Slaapmiddelen voor iedereen een risico in het verkeer
Slecht slapen en dan maar een slaappil? Of geen slaappil, en dan maar knikkebollen achter het stuur? Volgens Tim Leufkens van de universiteit van Maastricht valt dat knikkebollen in ieder geval alles mee. Patiënten met onbehandelde slapeloosheid rijden gemiddeld helemaal niet slechter dan gezonde, goede slapers. De rijvaardigheid onder invloed van slaapmedicatie verslechtert echter hoe dan ook, ongeacht of men man of vrouw is, jong of oud, voor de eerste keer medicatie gebruikt of dit al jaren doet.

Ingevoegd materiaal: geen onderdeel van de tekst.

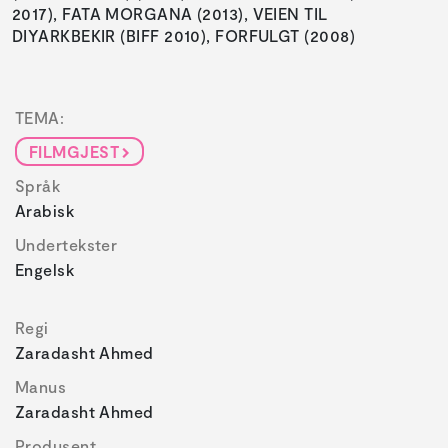
2017), FATA MORGANA (2013), VEIEN TIL
DIYARKBEKIR (BIFF 2010), FORFULGT (2008)
TEMA:
FILMGJEST
Språk
Arabisk
Undertekster
Engelsk
Regi
Zaradasht Ahmed
Manus
Zaradasht Ahmed
Produsent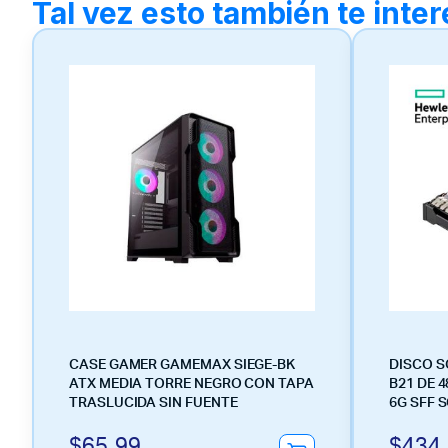
Tal vez esto también te inte
CASE GAMER GAMEMAX SIEGE-BK
DISCO S
ATX MEDIA TORRE NEGRO CON TAPA
B21 DE 
TRASLUCIDA SIN FUENTE
6G SFF 
$
65.99
$
434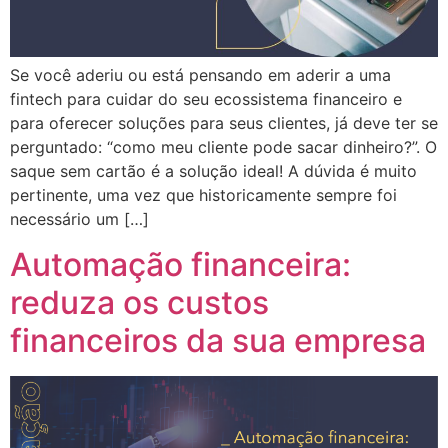
Se você aderiu ou está pensando em aderir a uma
fintech para cuidar do seu ecossistema financeiro e
para oferecer soluções para seus clientes, já deve ter se
perguntado: “como meu cliente pode sacar dinheiro?”. O
saque sem cartão é a solução ideal! A dúvida é muito
pertinente, uma vez que historicamente sempre foi
necessário um […]
Automação financeira:
reduza os custos
financeiros da sua empresa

Leufkens deed naar dit soort vragen promotieonderzoek aan de universiteit van Maastricht. Hij onderzocht of de bijwerkingen anders uitzien bij gezonde ouderen, onbehandelde patiënten met slapeloosheid en patiënten die langdurig slaapmedicatie gebruiken.
De gemiddelde patiënt met slapeloosheid is ouder, slaapt slecht en gebruikt de medicatie gedurende lange tijd. Een ouder iemand zou gevoeliger kunnen zijn voor de resteffecten van slaapmedicatie en zou dus ’s ochtends veel slechter rijden dan een jonge proefpersoon. Een slechte slaper zou echter veel voordeel hebben van een slaappil en de vermeende effecten van slapeloosheid op rijvaardigheid zouden opgeheven worden door de verbeterde slaap a.g.v. de medicatie. De rijvaardigheid zou dan daardoor weer beter zijn dan wanneer een patiënt met slapeloosheid geen slaappil zou nemen.
Tot slot zou het langdurig gebruik van slaapmedicatie ervoor zorgen dat er gewenning optreedt voor de verslechterende effecten van slaapmedicatie. De verslechterde rijvaardigheid bij jonge proefpersonen die niet gewend zijn aan de effecten van een slaappil zou dan wel eens een overschatting kunnen zijn.
Leufkens kwam in zijn onderzoek tot de volgende conclusies:
•Ouderen (tot 75 jaar) zijn niet gevoeliger voor de resteffecten van slaapmedicatie op rijvaardigheid dan jongeren.
•Patiënten met onbehandelde slapeloosheid rijden gemiddeld helemaal niet slechter dan gezonde, goede slapers. De meeste patiënten konden moeiteloos een saaie rijtest van ongeveer één uur uitvoeren.
•Langdurig gebruik van slaapmedicatie vermindert weliswaar de verslechterende effecten van slaapmedicatie op rijvaardigheid, maar leidt niet noodzakelijk tot een afwezigheid van die effecten.
•De grootste groep gebruikers van slaapmiddelen zijn vrouwen (ongeveer 2/3). Effecten van geneesmiddelen zijn soms sterker in vrouwen dan in mannen, bijv. omdat ze gemiddeld kleiner zijn en verhoudingsgewijs meer lichaamsvet hebben. De resultaten lieten echter zien dat vrouwen niet gevoeliger zijn voor de resteffecten van slaapmiddelen op rijvaardigheid dan mannen.
Leufkens vond verder dat het ‘nieuwe’ slaapmiddel zopiclon (Imovane) door een groot deel van de huisartsen boven de conventionele ‘ouderwetse’ benzodiazepinen verkozen. Een belangrijke reden hiervoor is dat huisartsen van mening zijn dat zopiclon veilig is in termen van rijvaardigheid. Aangetoond werd volgens Leufkens dat deze mening bijgesteld moet worden. Zopiclon heeft 10 uur na inname nog steeds een significant verslechterend effect op de rijvaardigheid.
De algemene conclusie van Leufkens is dat bijwerkingen zich niet anders manifesteren in patiënten, hoewel dat vaak wordt aangenomen. Duidelijk moet zijn, aldus Tim Leufkens, dat mensen zich bewust moeten worden van de gevaren van slaapmiddelen in relatie tot de rijvaardigheid. De rijvaardigheid onder invloed van slaapmedicatie verslechtert hoe dan ook, ongeacht of men man of vrouw is, jong of oud, voor de eerste keer medicatie gebruikt of dit al jaren doet.